生成AIを毎日本気で使った1ヶ月──変わったこと変わらないこと
「生成AI、すごいらしい」——そう聞いて試したことがある人は多いと思う。自分もその一人だった。ChatGPTで遊んでみて「おお」と思い、翌週には使わなくなる。そのサイクルを何度か繰り返した末、1ヶ月前に決めた。「遊びじゃなく、毎日の仕事で本気で使い続けてみよう」と。
この記事は、その1ヶ月間の記録だ。効率が上がった業務もあれば、正直がっかりした場面もある。成功も失敗もそのまま書く。
こんな人に読んでほしい
生成AIを試したけど、定着しなかった
「結局どの業務で使えるの?」が分からない
使い始めたいが、リアルな体感を先に知りたい
「筆者は法人向けの営業・企画職で、日常業務の大半がメール・資料・報告書の作成。プログラミングやデザインの専門知識はない。」
やる前の状態──「興味はある、でも定着しない」
1ヶ月前の自分の業務を振り返ると、生成AIを使っていたのは「ちょっとした調べもの」くらいだった。
メールは自分で書いた方が早いと思っていた。資料作りでAIを使う発想もない。議事録は会議後に30分かけて手で整理するのが当たり前。「AIに任せると手直しが必要で、結局時間がかかる」——それが正直な印象だった。
最初の3日間は本当にひどかった。"メール 書いて"とだけ入力して、使い物にならない出力を見て「やっぱりダメだ」と諦めかけた。指示の出し方を知らなかったのだから当然だ。

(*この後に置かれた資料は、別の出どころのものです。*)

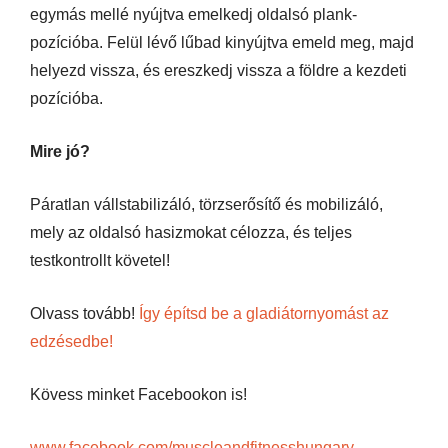
egymás mellé nyújtva emelkedj oldalsó plank-
pozícióba. Felül lévő lűbad kinyújtva emeld meg, majd
helyezd vissza, és ereszkedj vissza a földre a kezdeti
pozícióba.
Mire jó?
Páratlan vállstabilizáló, törzserősítő és mobilizáló,
mely az oldalsó hasizmokat célozza, és teljes
testkontrollt követel!
Olvass tovább!
Így építsd be a gladiátornyomást az
edzésedbe!
Kövess minket Facebookon is!
www.facebook.com/muscleandfitnesshungary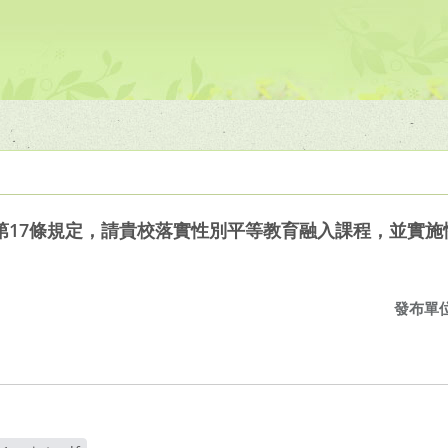
第17條規定，請貴校落實性別平等教育融入課程，並實施
發布單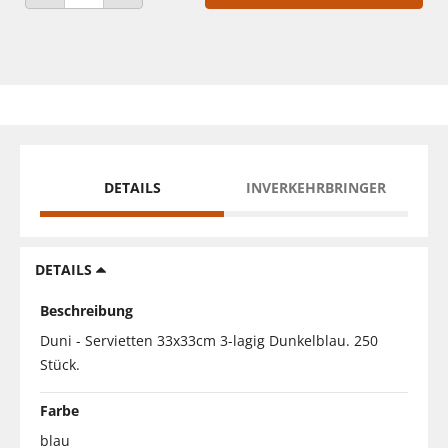
ANZAHL VERRINGERN
ANZAHL ERHÖHEN
DETAILS
INVERKEHRBRINGER
DETAILS
Beschreibung
Duni - Servietten 33x33cm 3-lagig Dunkelblau. 250
Stück.
Farbe
blau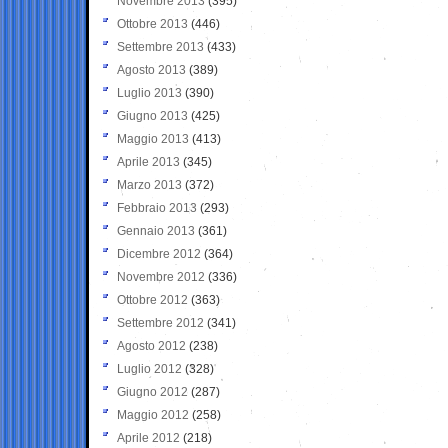
Novembre 2013
(395)
Ottobre 2013
(446)
Settembre 2013
(433)
Agosto 2013
(389)
Luglio 2013
(390)
Giugno 2013
(425)
Maggio 2013
(413)
Aprile 2013
(345)
Marzo 2013
(372)
Febbraio 2013
(293)
Gennaio 2013
(361)
Dicembre 2012
(364)
Novembre 2012
(336)
Ottobre 2012
(363)
Settembre 2012
(341)
Agosto 2012
(238)
Luglio 2012
(328)
Giugno 2012
(287)
Maggio 2012
(258)
Aprile 2012
(218)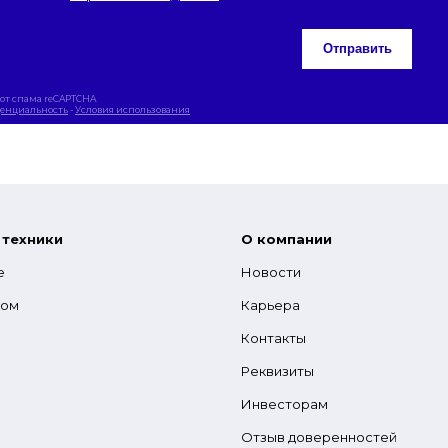
Отправить
от спама reCAPTCHA
енциальность
-
Условия использования
 техники
О компании
е
Новости
гом
Карьера
Контакты
Реквизиты
Инвесторам
Отзыв доверенностей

使わない理由は明快で、プロンプトを考える時間がもったいないと感じていた。
振り返ると、AI活用には**「定着の3週間の壁」**がある。1週目は新鮮さで使う。2週目で「毎回プロンプトを考えるのが面倒」になる。3週目を超えると自分なりの型ができて、考えなくても手が動くようになる。この壁を越えられるかどうかが、「試して終わる人」と「定着する人」の分かれ目だった。
実際にやったこと──対象業務とルール
「とにかく1ヶ月、業務で使える場面はすべてAIに通す」とルールを決めた。
対象にした6つの業務
メール作成(社内・社外・英文):1通あたり8分
会議の議事録整理:1件あたり30分
週次報告書の下書き:30分
稟議書の作成:1時間〜
タスクの優先順位整理:15分
クレーム対応文の下書き:20分
※時間はすべてAI導入前の目安。
使ったツールと使い分け
ChatGPT(GPT-4o):速く叩き台を出したい場面。メール下書き、要点整理、短文生成
Claude:じっくり構成を練りたい場面。長文の構造化、資料の論理チェック、壁打ち
最初から使い分けていたわけではない。2週目あたりから「この作業はこっちの方が合う」と体感で分かれていった。
自分に課したルール
「AIの出力をそのまま使わない。必ず自分で仕上げる」
このルールが定着の分かれ目だった。「AIが書いた文章」ではなく「AIを使って自分が書いた文章」にする。この意識があるかないかで、仕上がりの質も納得感もまるで違った。
変わったこと①──「ゼロから書く苦痛」が消えた
最も大きな変化は、文章作成の心理的ハードルが下がったこと。
メールにしろ報告書にしろ、一番時間を食うのは「最初の一文をどう書くか」で止まる時間だ。AIにざっくり指示を出すと、30秒で叩き台が出てくる。その叩き台が70点でも、ゼロから書くよりはるかに速い。
実際に計った数字
2週間ほどスマホのストップウォッチで計測してみた。
週次報告書:30分 → 12分(60%減)
メール1通:8分 → 3分(63%減)
議事録整理:30分 → 15分(50%減)
メールは1日5〜6通書くので、メールだけで毎日25〜30分浮いた計算になる。
この浮いた時間で何をしたかというと、実は「メールの推敲」に使った。下書きを速く出せるようになった分、「この表現で相手に伝わるか」を考える余裕が生まれた。速くなったのではなく、時間の使い方が変わった。これが正確な表現だと思う。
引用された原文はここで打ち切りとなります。